----- Provided material -----

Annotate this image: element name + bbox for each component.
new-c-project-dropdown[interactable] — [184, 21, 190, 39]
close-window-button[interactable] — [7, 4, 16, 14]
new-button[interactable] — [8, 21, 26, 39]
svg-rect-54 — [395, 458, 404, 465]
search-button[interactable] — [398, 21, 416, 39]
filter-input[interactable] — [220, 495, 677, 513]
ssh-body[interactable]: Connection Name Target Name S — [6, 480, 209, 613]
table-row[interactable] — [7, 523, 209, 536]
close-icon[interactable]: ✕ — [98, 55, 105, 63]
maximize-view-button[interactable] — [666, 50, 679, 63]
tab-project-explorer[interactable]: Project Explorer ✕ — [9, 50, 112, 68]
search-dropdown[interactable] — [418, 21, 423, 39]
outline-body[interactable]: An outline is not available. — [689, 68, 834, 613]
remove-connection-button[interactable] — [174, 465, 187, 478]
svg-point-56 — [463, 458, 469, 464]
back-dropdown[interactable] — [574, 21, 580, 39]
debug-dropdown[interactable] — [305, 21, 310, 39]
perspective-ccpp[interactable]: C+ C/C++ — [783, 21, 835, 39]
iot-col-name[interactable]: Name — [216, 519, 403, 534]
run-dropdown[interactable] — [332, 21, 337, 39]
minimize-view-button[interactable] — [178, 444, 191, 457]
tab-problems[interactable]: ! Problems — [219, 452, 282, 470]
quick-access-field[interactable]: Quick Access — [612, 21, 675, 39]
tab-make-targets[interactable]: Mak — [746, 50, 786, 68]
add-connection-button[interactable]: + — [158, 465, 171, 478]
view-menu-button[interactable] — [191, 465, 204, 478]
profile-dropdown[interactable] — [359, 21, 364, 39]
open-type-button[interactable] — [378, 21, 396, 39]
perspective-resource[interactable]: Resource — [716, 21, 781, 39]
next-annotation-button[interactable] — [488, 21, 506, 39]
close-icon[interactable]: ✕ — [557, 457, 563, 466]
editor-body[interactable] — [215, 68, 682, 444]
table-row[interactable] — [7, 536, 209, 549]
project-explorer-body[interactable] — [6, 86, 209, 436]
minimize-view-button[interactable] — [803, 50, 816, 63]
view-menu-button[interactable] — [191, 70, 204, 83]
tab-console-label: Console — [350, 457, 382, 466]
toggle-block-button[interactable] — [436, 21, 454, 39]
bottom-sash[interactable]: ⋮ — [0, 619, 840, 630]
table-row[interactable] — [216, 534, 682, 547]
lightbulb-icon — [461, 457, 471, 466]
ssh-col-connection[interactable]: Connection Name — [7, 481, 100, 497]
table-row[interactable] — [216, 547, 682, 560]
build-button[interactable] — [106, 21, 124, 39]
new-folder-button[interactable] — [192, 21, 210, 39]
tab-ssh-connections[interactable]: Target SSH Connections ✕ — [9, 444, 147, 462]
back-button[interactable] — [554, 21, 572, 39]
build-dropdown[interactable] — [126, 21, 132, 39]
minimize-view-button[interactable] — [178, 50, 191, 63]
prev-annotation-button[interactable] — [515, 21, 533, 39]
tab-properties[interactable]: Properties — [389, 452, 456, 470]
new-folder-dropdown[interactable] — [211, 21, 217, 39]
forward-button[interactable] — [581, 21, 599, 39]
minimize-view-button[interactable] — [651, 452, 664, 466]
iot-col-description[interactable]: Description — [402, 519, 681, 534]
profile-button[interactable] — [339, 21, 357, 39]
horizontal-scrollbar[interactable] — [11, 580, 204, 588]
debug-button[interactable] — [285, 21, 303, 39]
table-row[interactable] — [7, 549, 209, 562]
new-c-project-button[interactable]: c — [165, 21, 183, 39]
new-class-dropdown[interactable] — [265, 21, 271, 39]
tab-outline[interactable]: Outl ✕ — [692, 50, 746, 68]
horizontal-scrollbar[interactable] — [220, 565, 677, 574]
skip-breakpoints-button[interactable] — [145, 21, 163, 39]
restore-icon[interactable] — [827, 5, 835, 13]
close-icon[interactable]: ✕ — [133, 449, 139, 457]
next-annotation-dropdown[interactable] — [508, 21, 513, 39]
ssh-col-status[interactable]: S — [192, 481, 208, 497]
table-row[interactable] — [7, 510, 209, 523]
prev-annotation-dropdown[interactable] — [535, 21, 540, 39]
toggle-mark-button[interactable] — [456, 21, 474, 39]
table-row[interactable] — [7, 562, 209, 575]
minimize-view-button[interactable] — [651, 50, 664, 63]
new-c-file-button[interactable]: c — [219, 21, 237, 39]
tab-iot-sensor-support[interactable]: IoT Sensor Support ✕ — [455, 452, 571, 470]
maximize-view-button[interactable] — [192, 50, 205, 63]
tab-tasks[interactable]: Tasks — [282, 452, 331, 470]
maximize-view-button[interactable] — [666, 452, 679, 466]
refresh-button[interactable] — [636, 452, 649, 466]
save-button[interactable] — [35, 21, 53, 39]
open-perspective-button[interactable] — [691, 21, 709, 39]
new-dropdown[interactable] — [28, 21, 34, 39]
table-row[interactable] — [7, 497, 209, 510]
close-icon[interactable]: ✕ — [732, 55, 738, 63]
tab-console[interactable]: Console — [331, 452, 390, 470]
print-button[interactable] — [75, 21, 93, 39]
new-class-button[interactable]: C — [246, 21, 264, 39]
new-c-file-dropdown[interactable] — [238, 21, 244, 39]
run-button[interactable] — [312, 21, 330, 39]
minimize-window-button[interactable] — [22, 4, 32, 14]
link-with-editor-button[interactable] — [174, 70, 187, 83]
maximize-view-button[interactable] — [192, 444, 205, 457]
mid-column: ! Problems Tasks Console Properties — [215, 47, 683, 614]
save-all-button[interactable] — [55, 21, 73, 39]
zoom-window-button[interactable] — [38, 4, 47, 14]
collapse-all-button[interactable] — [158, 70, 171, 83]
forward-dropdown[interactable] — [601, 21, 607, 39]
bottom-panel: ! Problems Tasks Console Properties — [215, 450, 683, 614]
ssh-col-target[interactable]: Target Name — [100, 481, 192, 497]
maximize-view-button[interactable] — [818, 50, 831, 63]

-----

[What you need to do] Check each line of the data above, and please copy the ones in which the string "scrollbar" occurs.

[Solution for this task]
horizontal-scrollbar[interactable] — [11, 580, 204, 588]
horizontal-scrollbar[interactable] — [220, 565, 677, 574]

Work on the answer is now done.